Congress Votes to Burn First Amendment

Wednesday, June 22, 2005

Today, the House of Representatives passed a constitutional amendment against flag desecration by the necessary 2/3 majority and has sent it to the Senate, which is, ironically, supposed to consider it for passage after Independence Day. It is believed that, given the current composition of the Senate, the proposed amendment has the best chance ever of receiving a 2/3 vote there. If it does, it will be sent to the states, 3/4 of which must approve it before it is ratified.

It is bad enough that this passed in the first place, for it reveals a fundamental lack of understanding of or hostility to freedom of expression on the part of a significant number of the lawmakers in the lower house. What is worse is that the terrorist atrocities of September 11, 2001 were prostituted to rationalize the vote.

Supporters said the measure reflected patriotism that deepened after the Sept. 11, 2001 terrorist attacks, and they accused detractors of being out of touch with public sentiment.

"Ask the men and women who stood on top of the (World) Trade Center," said Rep. Randy (Duke) Cunningham, R-Calif. "Ask them and they will tell you: pass this amendment.
Not that I have a Ouija board on hand, but I strongly suspect that the victims would rather Congress do whatever it takes to protect the American people from murderers, especially on their own soil. Faced with imminent death, I doubt that indignation about "flag abuse" occupied much space in their minds.

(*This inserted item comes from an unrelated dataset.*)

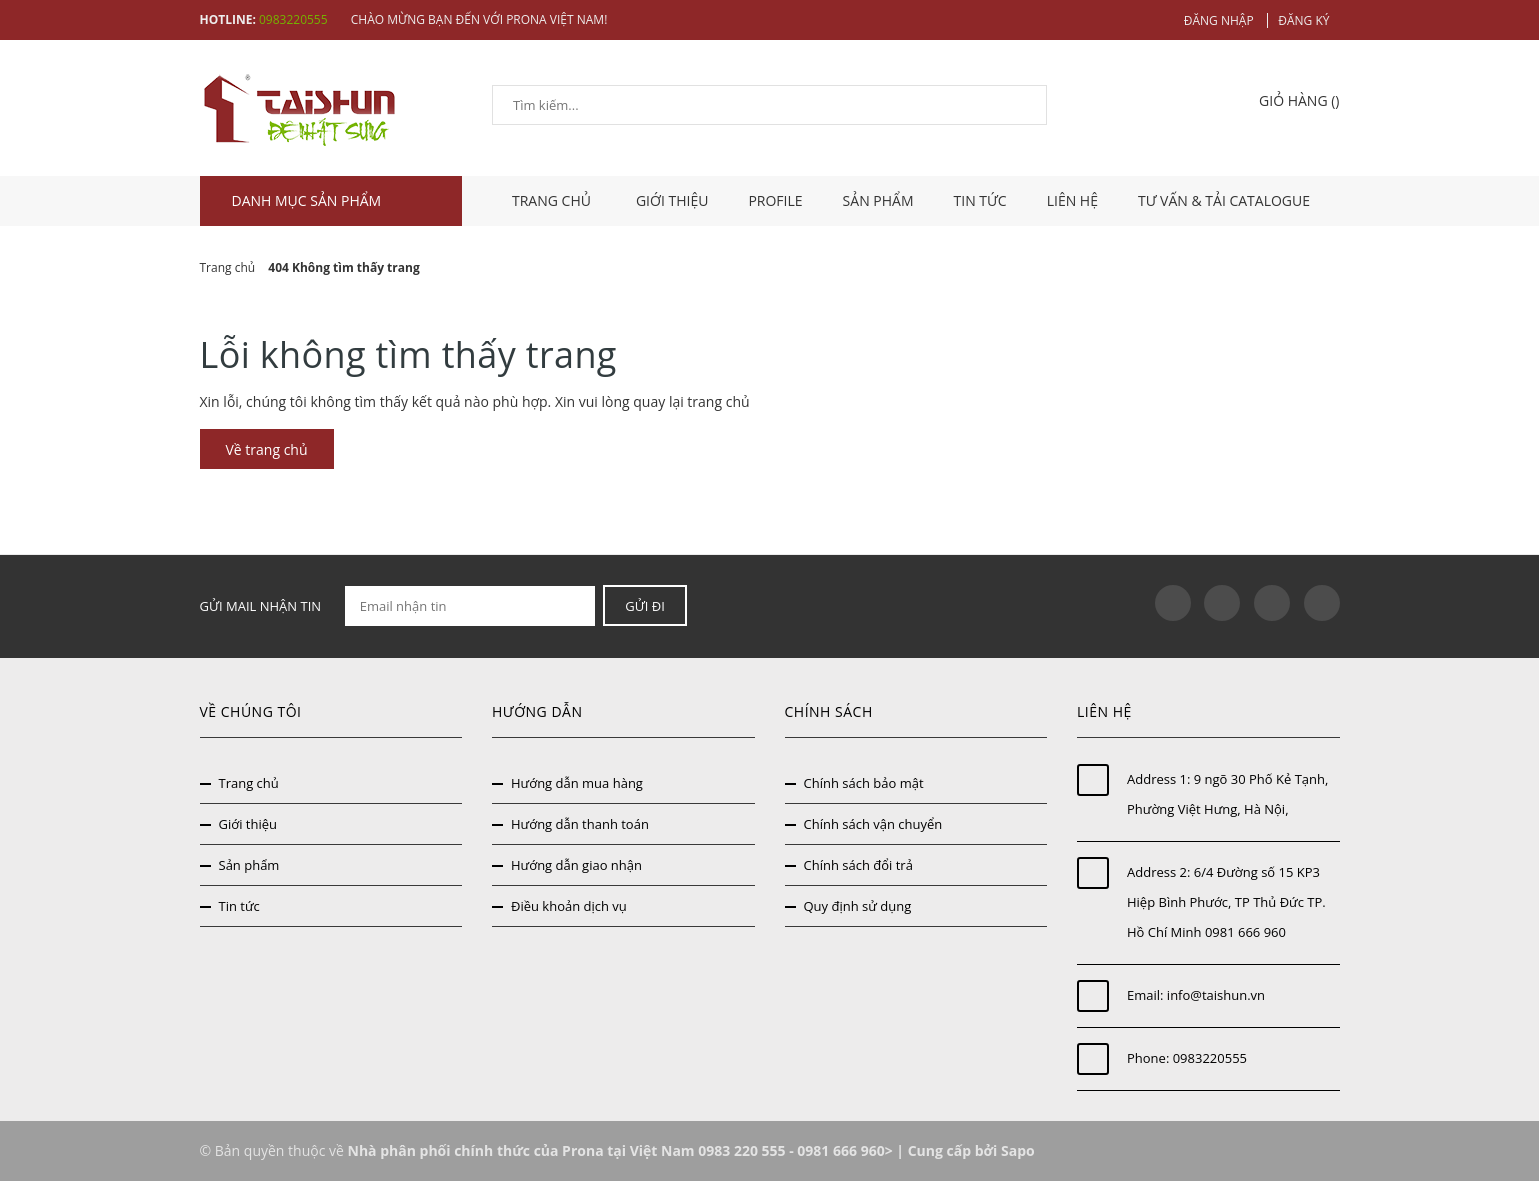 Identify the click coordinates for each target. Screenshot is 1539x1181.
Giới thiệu (672, 200)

In voting to ban freedom of expression -- even in the delimited (and often despicable) case of burning a flag -- Congress has shown that many of its members do not appreciate the vital importance of rights. And, since rights represent man's freedom of action within society -- action to further his own life -- this vote is a vote against our very lives. How fitting that Rep. Randy Cunningham (quoted above) felt the need to act as if the dead were his target constituency.

It should certainly not be very surprising that Cunningham justified his vote on what he claimed to be the wishes of the World Trade Center victims. The fundamental purpose of a government is to protect its citizens from the initiation of force. It achieves this by means of a monopoly on the use of force, which it uses to jail criminals, enforce contracts, and wage wars -- against those who would violate the rights of its citizens.

But in prohibiting flag desecration, the government would not be protecting the rights of any citizen. Instead, it would violate their rights -- exactly the opposite of what the government is intended for. And so we have a congressman preposterously claiming that someone whose government has already failed to protect his very life would want, of all things, a ban on flag-burning. This man has it so backwards that he even focuses on the dead, who need no government protection!

But what do I, John Q. Public, know? I'm obviously "out of touch with public sentiment" and completely ignorant of what Congress should be doing.